Конкретное значение этого различии Гегель показывает на примере критики одного важного места из Кантовой "Критики практического разума". Кант пытается конкретизировать свой категорический императив — высший закон морали — тем, что будто бы в непротиворечивости или противоречивости отдельных поступков людей можно искать критерий моральной правильности или ложности. Он, собственно, полагает, что если человек может возвысить ту или иную моральную заповедь до уровня всеобщего закона, то тем самым философски доказана истинность этой заповеди. Кант пытается подкрепить это примером и пишет, что депозит ни в коем случае нельзя растрачивать. "И я тотчас же обнаруживаю, что такой принцип (именно растрачивание депозита. — Д. Л.), будучи законом, уничтожил бы сам себя, как это привело бы к тому, что вообще никто не будет отдавать деньги на хранение"[18]. Кант, следовательно, полагает, что с помощью этого принципа непротиворечивости из категорического императива можно выводить его общественное содержание во всех отдельных случаях.
Гегель возражает против этого ясно и резко: "Но какое же противоречие возникает от того, что депозитивов больше не будет? Это будет противоречить другим необходимым определенностям, так же как то обстоятельство, что депозит возможен, будет связано с другими необходимыми определенностями и тем самым само станет необходимым. Однако не различные цели и материальные основания, а непосредственная форма понятия должна установить правильность первого или второго предположения. Для формы обе противоположные определенности одинаково безразличны"[19]. Эта гегелевская критика направлена прежде всего против положения, согласно которому то или иное общественное содержание может быть выведено из формальных моральных заповедей. Различные общественные институты образуют взаимосвязанную и изменяющуюся конкретную целостность. Их необходимость следует выводить и обосновывать, только исходя из занимаемого ими места в этой конкретной целостности. Так как Кант этой проблемы вообще не ставит (ведь он стремится выводить обособленно взятое общественное содержание непосредственно из неких формальных моральных законов), то похоже, что эта Кантова дедукция ничуть не лучше попытки получить такое содержание обманным путем. Гегель ведет борьбу против жесткого кантовско-фихтеанского противопоставления внешнего и внутреннего в морали, против противопоставления законности и моральности[20].
Моральность является, по Гегелю, важной частью, но все же лишь частью общественной активности человека, и поэтому она не может быть оторвана, также и философски, от конкретной целостности общества с его внешними законами, институтами и т. д. Как говорит Гегель, согласно кантовской и фихтеанской концепции на одной стороне стоит мертвая и неподвижная система институтов, а на другой — пустая и абстрактная интериориации нравственного человека. В противоположность этому Гегель отстаивает диалектическое положение о нерасторжимом взаимодействиии всех этих моментов диалектического движения, согласно которому люди сами создают свое общество и свои институты п действуют самостоятельно в этом, созданном ими обществе.

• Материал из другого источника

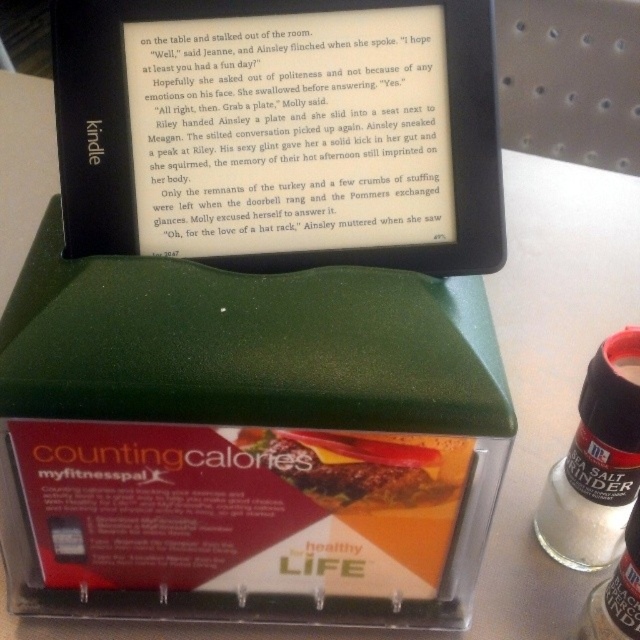 Does white plastic salt grinder at right have a lesser height compared to golden crispy chicken at center?

Incorrect, white plastic salt grinder at right's height does not fall short of golden crispy chicken at center's.

Is white plastic salt grinder at right further to camera compared to golden crispy chicken at center?

Yes, it is behind golden crispy chicken at center.

Find the location of a particular element. This screenshot has width=640, height=640. white plastic salt grinder at right is located at coordinates (595, 465).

Абстрактное и недиалектическое разделение внутреннего и внешнего в социализированном человеке и является, согласно Гегелю, той реальной причиной, из-за которой Якоби, который во всех своих сочинениях борется против Канта и Фихте (причем даже с меткими аргументами и верно выявляя их слабости), философски, по существу, придерживается той же позиции и поэтому делит с ними их субъективно-идеалистическую ограниченность. Если подходить к вопросу чисто внешне, Якоби и на самом деле диаметрально противостоит Канту и Фихте. Эти последние выступают за величие абстрактно-всеобщего морального закона и признают самодеятельность отдельного человека, действительно живого человека лишь в той мере, в какой его устремления соответствуют моральному закону. Якоби, наоборот, апеллирует к уникальности действительного человека. Он приводит целый ряд примеров из истории, поэзии и саг, доказывающих, что поступки, которые согласно формальной этике по общепринятым моральным представлениям могли бы показаться преступлением, в действительности являются выражением высокой человеческой нравственности. Поэтому он прямо требует права на такое "преступление", ибо "закон создан для человека, а не человек — для закона"[21]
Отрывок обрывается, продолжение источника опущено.